TASK INPUTS |
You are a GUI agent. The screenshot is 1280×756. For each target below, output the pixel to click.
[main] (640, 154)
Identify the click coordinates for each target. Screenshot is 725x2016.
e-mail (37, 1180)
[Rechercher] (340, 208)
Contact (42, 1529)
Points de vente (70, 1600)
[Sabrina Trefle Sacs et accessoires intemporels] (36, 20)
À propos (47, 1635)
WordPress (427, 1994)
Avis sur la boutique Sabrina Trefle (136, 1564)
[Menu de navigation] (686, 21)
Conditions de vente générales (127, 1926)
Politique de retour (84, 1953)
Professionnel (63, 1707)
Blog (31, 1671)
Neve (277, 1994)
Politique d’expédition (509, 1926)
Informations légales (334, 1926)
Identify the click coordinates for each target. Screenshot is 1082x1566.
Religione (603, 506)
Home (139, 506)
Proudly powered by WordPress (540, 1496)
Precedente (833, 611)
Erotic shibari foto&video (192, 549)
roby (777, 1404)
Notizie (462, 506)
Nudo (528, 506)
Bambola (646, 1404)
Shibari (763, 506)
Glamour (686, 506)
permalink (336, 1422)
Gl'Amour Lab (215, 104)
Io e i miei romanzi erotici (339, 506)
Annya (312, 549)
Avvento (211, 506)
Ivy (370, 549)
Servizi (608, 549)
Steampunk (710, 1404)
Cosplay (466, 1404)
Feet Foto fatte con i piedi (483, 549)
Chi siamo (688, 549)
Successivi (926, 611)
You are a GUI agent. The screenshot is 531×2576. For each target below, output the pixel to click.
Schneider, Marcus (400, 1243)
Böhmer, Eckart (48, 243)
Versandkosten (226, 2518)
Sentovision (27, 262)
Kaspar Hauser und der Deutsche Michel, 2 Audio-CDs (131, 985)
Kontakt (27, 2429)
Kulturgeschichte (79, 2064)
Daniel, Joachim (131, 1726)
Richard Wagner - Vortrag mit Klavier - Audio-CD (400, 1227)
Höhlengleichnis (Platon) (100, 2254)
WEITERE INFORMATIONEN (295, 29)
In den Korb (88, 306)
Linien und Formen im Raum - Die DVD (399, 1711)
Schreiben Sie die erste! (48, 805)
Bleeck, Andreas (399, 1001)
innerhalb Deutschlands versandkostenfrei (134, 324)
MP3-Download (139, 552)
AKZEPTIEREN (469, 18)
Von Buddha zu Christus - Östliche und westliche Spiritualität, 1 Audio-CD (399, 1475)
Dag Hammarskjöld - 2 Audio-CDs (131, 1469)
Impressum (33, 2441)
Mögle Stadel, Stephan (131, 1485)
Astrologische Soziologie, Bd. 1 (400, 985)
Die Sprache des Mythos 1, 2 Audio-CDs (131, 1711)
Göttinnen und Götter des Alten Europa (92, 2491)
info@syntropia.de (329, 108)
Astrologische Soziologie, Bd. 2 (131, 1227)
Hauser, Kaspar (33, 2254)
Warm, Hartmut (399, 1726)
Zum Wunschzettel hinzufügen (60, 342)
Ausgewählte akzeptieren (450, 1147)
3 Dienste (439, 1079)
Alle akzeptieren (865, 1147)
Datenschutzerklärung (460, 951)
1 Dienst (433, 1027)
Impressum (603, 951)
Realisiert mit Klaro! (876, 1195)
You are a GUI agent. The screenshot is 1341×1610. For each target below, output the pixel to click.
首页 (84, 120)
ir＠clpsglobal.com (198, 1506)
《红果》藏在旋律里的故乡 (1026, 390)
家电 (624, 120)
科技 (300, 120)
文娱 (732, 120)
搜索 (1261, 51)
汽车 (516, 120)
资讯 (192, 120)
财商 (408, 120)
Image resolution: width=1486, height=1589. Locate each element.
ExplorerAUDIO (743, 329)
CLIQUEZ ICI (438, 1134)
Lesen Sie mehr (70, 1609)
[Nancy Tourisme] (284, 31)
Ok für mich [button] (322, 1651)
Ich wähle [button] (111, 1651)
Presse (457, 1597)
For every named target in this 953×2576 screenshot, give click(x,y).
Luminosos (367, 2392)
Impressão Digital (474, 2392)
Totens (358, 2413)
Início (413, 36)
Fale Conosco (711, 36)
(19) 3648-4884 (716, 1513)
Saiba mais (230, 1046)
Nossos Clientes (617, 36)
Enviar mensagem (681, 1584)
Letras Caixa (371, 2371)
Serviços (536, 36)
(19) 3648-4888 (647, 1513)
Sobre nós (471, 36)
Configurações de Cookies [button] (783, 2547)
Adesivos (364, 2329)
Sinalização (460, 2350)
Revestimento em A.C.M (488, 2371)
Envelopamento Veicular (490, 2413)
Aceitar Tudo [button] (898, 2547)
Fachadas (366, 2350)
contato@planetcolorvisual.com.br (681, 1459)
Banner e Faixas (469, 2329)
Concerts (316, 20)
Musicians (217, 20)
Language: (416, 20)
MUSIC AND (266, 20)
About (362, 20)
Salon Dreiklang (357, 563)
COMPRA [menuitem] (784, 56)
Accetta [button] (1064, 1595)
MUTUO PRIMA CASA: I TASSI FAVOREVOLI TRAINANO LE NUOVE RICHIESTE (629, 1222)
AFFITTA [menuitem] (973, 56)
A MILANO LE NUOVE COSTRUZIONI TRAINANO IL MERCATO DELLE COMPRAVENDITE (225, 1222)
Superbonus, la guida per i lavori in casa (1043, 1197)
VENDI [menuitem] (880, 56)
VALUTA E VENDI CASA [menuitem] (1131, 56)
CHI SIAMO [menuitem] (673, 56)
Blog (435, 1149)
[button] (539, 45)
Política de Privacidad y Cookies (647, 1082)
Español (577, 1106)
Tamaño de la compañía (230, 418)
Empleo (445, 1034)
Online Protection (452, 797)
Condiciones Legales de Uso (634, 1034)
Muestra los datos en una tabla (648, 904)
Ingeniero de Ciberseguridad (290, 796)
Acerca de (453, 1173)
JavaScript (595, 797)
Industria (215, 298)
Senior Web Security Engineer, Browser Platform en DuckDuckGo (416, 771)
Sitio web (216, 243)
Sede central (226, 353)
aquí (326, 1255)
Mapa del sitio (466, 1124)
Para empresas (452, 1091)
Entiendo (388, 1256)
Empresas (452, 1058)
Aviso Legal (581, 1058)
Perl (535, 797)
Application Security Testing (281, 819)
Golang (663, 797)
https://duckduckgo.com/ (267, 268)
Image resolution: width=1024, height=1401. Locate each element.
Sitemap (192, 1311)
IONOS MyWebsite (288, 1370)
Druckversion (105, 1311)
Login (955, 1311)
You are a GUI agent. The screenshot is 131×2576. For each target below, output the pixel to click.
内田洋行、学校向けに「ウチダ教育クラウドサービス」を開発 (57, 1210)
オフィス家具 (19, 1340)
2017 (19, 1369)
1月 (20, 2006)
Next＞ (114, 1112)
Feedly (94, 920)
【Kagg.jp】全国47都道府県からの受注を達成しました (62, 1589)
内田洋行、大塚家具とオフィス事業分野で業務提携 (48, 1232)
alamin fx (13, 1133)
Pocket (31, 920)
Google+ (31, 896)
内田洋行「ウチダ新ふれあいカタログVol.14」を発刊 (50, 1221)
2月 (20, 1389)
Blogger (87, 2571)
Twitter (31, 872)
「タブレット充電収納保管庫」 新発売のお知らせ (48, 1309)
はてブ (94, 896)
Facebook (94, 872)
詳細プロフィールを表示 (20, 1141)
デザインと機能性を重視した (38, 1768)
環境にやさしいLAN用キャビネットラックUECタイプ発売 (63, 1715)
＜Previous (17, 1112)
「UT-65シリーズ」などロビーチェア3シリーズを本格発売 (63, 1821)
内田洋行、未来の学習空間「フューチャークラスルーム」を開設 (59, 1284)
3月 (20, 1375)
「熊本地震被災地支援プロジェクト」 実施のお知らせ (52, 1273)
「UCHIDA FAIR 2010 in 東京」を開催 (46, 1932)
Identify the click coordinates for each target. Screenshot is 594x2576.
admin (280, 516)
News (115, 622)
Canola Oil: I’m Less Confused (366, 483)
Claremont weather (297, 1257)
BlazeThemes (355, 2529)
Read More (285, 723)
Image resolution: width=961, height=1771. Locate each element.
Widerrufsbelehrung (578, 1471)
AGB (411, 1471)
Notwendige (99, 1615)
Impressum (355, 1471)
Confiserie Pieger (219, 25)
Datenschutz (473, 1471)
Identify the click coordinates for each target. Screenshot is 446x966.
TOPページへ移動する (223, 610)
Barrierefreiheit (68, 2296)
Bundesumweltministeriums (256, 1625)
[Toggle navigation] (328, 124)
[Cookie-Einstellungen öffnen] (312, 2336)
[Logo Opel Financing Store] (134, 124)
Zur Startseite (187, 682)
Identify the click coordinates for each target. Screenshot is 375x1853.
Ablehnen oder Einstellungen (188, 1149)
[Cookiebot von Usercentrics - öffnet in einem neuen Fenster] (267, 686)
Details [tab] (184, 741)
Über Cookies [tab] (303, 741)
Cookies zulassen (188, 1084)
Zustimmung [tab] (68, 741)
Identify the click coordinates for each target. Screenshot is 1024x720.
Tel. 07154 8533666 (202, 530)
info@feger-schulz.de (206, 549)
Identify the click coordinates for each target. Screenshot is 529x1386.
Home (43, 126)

TASK TO CARRY OUT | Lines with "width": find them in the data and copy each one.

EXPECTED OUTPUT |
Image resolution: width=1486, height=1589. Locate each element.
Image resolution: width=1024, height=1401. Locate each element.
Image resolution: width=961, height=1771. Locate each element.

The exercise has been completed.